■ **Records supplied**
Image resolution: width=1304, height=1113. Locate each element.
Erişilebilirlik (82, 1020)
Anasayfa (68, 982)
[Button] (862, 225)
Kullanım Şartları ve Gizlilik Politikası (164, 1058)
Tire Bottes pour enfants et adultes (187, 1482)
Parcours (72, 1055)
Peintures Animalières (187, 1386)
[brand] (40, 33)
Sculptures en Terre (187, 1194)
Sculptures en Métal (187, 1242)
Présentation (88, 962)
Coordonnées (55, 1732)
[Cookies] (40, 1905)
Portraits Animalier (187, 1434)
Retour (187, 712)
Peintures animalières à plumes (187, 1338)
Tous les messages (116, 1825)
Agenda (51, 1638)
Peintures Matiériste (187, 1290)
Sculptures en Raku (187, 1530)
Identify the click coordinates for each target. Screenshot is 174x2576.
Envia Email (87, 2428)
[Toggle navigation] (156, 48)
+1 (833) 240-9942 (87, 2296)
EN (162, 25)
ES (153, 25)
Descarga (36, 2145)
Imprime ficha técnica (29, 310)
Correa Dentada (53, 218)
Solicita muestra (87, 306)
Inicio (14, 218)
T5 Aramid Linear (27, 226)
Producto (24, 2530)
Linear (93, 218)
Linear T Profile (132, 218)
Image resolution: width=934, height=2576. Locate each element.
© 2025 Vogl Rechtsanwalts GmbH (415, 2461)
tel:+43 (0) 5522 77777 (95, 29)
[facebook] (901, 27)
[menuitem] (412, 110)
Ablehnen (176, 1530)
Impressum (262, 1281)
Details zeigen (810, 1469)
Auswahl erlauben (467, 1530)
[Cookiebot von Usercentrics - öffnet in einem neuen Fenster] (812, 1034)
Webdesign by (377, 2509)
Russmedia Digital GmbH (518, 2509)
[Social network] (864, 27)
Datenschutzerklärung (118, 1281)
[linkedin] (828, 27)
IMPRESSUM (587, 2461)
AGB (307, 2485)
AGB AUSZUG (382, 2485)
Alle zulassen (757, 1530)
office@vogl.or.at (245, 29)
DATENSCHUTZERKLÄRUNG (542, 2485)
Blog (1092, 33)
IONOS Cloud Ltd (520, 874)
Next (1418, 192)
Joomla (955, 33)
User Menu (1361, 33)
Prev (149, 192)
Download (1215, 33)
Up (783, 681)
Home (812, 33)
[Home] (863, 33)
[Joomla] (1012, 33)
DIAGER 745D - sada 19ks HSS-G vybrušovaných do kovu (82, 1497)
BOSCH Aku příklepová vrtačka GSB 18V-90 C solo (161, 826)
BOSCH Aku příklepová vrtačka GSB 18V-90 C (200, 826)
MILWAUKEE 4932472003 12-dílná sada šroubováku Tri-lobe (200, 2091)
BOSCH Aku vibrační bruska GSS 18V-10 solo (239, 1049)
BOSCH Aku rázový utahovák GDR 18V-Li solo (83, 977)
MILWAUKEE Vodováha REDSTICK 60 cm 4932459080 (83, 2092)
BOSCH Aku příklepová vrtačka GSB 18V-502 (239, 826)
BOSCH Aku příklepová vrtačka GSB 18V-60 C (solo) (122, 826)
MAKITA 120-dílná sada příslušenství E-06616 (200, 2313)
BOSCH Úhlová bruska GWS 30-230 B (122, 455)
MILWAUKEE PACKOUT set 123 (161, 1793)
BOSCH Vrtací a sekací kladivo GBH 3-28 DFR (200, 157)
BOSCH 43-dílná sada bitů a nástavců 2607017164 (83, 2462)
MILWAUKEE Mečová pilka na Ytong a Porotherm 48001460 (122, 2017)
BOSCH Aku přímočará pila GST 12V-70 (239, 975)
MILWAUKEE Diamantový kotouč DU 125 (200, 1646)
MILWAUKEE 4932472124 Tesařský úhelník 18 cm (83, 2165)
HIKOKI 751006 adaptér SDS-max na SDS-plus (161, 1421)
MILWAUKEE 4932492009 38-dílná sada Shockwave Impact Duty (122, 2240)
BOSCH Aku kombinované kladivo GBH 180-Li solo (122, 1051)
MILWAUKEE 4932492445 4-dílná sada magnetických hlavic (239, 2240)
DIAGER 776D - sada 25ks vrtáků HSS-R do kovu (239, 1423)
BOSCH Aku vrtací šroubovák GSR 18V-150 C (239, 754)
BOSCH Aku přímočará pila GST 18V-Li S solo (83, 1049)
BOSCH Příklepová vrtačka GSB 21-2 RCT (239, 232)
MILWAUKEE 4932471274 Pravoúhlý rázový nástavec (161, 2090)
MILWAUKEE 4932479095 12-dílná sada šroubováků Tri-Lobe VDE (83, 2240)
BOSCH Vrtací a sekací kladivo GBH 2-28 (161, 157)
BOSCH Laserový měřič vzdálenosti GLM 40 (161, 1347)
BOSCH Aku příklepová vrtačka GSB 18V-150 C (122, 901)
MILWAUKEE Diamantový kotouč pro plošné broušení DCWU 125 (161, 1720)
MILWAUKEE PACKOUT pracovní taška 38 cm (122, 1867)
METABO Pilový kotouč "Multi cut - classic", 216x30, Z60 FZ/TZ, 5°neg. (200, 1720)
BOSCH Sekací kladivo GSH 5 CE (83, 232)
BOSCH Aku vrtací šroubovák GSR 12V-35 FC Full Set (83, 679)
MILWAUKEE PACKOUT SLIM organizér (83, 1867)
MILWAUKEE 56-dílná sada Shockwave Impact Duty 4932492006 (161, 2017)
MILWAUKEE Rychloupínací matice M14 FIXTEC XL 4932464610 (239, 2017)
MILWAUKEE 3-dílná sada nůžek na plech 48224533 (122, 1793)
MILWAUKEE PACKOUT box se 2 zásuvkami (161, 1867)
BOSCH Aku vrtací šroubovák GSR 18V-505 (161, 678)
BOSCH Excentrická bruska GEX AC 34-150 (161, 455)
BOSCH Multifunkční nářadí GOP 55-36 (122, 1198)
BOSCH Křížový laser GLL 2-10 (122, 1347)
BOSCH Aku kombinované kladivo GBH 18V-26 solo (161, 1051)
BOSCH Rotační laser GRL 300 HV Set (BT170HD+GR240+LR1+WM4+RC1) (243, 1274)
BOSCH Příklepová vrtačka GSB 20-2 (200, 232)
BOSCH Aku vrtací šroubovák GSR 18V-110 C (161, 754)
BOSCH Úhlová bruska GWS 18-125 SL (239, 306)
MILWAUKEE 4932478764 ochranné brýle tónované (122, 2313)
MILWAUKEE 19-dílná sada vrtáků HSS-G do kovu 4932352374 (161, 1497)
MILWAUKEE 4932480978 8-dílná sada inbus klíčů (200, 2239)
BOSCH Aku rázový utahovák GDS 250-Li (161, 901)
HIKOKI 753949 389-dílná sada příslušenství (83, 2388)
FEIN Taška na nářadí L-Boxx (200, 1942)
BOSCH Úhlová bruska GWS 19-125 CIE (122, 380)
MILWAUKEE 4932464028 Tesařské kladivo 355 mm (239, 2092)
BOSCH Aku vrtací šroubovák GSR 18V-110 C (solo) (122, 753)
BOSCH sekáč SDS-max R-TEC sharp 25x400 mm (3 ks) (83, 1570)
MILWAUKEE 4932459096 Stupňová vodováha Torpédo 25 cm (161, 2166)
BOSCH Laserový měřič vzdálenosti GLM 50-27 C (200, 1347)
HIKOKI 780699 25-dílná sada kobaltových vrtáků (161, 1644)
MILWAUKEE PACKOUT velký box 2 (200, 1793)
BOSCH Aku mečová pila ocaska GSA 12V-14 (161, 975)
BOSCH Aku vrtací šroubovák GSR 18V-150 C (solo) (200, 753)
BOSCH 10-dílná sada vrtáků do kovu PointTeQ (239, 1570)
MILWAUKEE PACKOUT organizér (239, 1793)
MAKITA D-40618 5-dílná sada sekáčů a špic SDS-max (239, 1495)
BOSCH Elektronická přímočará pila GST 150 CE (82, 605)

■ **Exercise instructions**
Restate word for word the lines of the data above, starting at the line containing "Auswahl erlauben (467, 1530)" and ending at the line containing "[Joomla] (1012, 33)", both included, and nothing more.

■ **Answer to the problem**
Auswahl erlauben (467, 1530)
[Cookiebot von Usercentrics - öffnet in einem neuen Fenster] (812, 1034)
Webdesign by (377, 2509)
Russmedia Digital GmbH (518, 2509)
[Social network] (864, 27)
Datenschutzerklärung (118, 1281)
[linkedin] (828, 27)
IMPRESSUM (587, 2461)
AGB (307, 2485)
AGB AUSZUG (382, 2485)
Alle zulassen (757, 1530)
office@vogl.or.at (245, 29)
DATENSCHUTZERKLÄRUNG (542, 2485)
Blog (1092, 33)
IONOS Cloud Ltd (520, 874)
Next (1418, 192)
Joomla (955, 33)
User Menu (1361, 33)
Prev (149, 192)
Download (1215, 33)
Up (783, 681)
Home (812, 33)
[Home] (863, 33)
[Joomla] (1012, 33)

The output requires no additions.